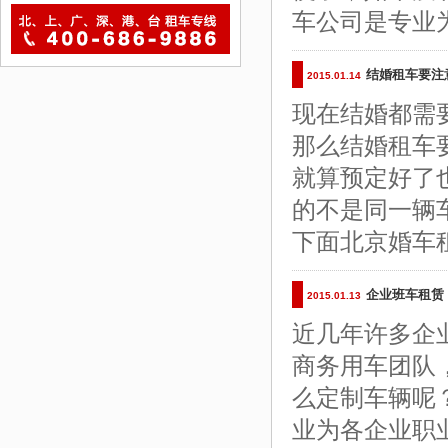
车公司是专业
结婚租车要注
2015.01.14
现在结婚都需
那么结婚租车
就算预定好了
的不是同一辆
下面北京婚车
企业班车租赁
2015.01.13
近几年许多企
商务用车团队
么定制车辆呢
业为各企业职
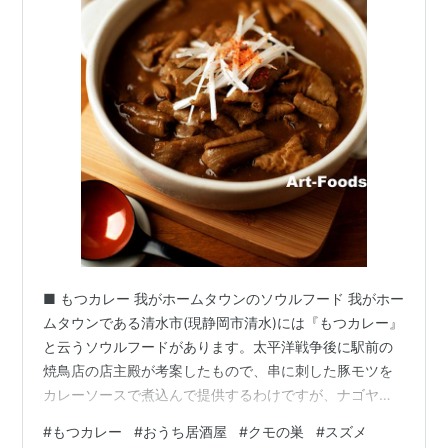
■ もつカレー 我がホームタウンのソウルフード 我がホー
ムタウンである清水市(現静岡市清水)には『もつカレー』
と云うソウルフードがあります。太平洋戦争後に駅前の
焼鳥店の店主殿が考案したもので、串に刺した豚モツを
カレーソースで煮込んで提供するわけですが、ナゴヤの "
どて煮 " を参考に誰からも愛される肴を…と洋食が盛ん
#
もつカレー
#
おうち居酒屋
#
クモの巣
#
スズメ
だった清水で人気のひと品となりました。 「だしもつ」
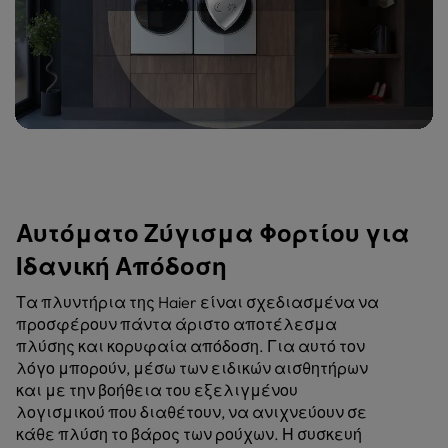
Αυτόματο Ζύγισμα Φορτίου για
Ιδανική Απόδοση
Τα πλυντήρια της Haier είναι σχεδιασμένα να
προσφέρουν πάντα άριστο αποτέλεσμα
πλύσης και κορυφαία απόδοση. Για αυτό τον
λόγο μπορούν, μέσω των ειδικών αισθητήρων
και με την βοήθεια του εξελιγμένου
λογισμικού που διαθέτουν, να ανιχνεύουν σε
κάθε πλύση το βάρος των ρούχων. Η συσκευή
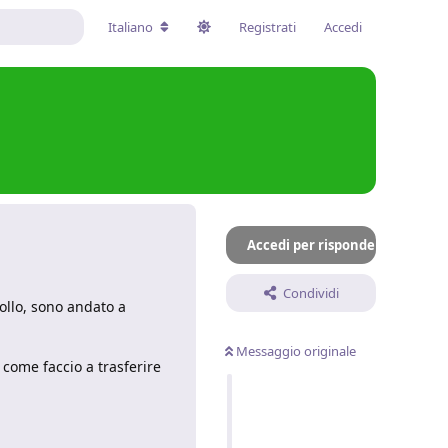
Italiano
Registrati
Accedi
Accedi per rispondere
Condividi
ollo, sono andato a
Messaggio originale
 come faccio a trasferire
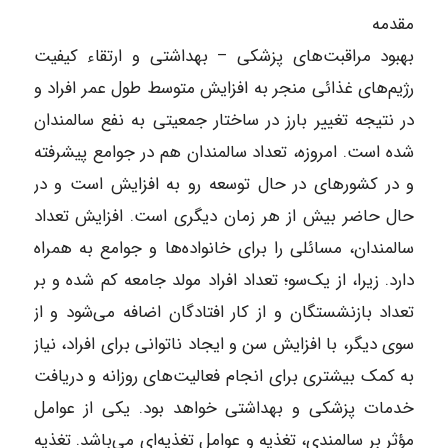
مقدمه
بهبود مراقبت‌های پزشکی – بهداشتی و ارتقاء کیفیت
رژیم‎‌های غذائی منجر به افزایش متوسط طول عمر افراد و
در نتیجه تغییر بارز در ساختار جمعیتی به نفع سالمندان
شده است. امروزه، تعداد سالمندان هم در جوامع پیشرفته
و در کشور‌های در حال توسعه رو به افزایش است و در
حال حاضر بیش از هر زمان دیگری است. افزایش تعداد
سالمندان، مسائلی را برای خانواده‎‌ها و جوامع به همراه
دارد. زیرا، از یک‌سو؛ تعداد افراد مولد جامعه کم شده و بر
تعداد بازنشستگان و از کار افتادگان اضافه می‌‎شود و از
سوی دیگر، با افزایش سن و ایجاد ناتوانی برای افراد، نیاز
به کمک بیشتری برای انجام فعالیت‎‌های روزانه و دریافت
خدمات پزشکی و بهداشتی خواهد بود. یکی از عوامل
مؤثر بر سالمندی، تغذیه و عوامل تغذیه‌ای می‌‎باشد. تغذیه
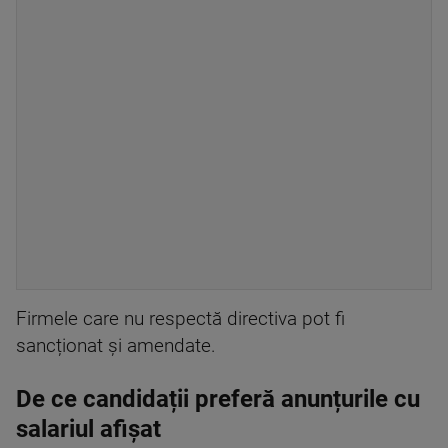
Firmele care nu respectă directiva pot fi
sancționat și amendate.
De ce candidații preferă anunțurile cu
salariul afișat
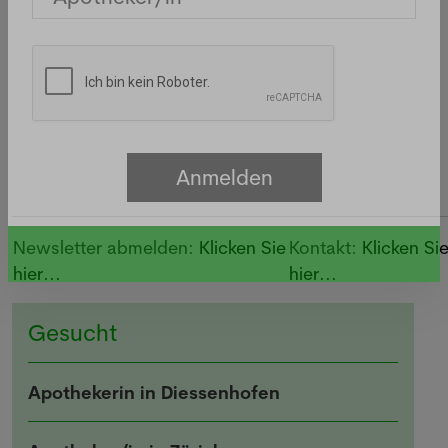
Newsletters
Inserat
aufgeben...
Newsletter abmelden:
Klicken Sie
Kontakt:
Klicken Si
hier...
hier...
Gesucht
Apothekerin in Diessenhofen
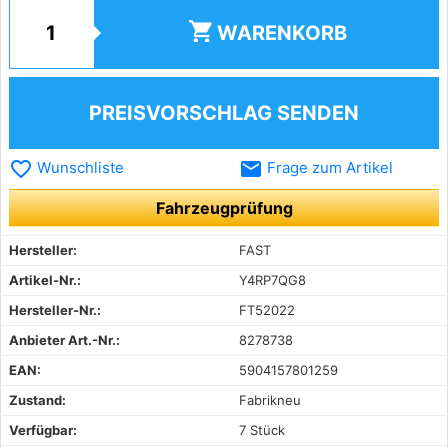
shopping_cart
WARENKORB
PREISVORSCHLAG SENDEN
favorite_border
email
Wunschliste
Frage zum Artikel
Fahrzeugprüfung
Hersteller:
FAST
Artikel-Nr.:
Y4RP7QG8
Hersteller-Nr.:
FT52022
Anbieter Art.-Nr.:
8278738
EAN:
5904157801259
Zustand:
Fabrikneu
Verfügbar:
7 Stück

###

Problem requirements.
Without the pictures, set down the lines above from the line with "خدمات پزشکی و بهداشتی خواهد بود. یکی از عوامل" up to and including the line with "Wunschliste" exactly as they stand.

Answer space.
خدمات پزشکی و بهداشتی خواهد بود. یکی از عوامل
مؤثر بر سالمندی، تغذیه و عوامل تغذیه‌ای می‌‎باشد. تغذیه
Firmele care nu respectă directiva pot fi
sancționat și amendate.
De ce candidații preferă anunțurile cu
salariul afișat
Newsletters
Inserat
aufgeben...
Newsletter abmelden:
Klicken Sie
Kontakt:
Klicken Si
hier...
hier...
Gesucht
Apothekerin in Diessenhofen
shopping_cart
WARENKORB
PREISVORSCHLAG SENDEN
favorite_border
email
Wunschliste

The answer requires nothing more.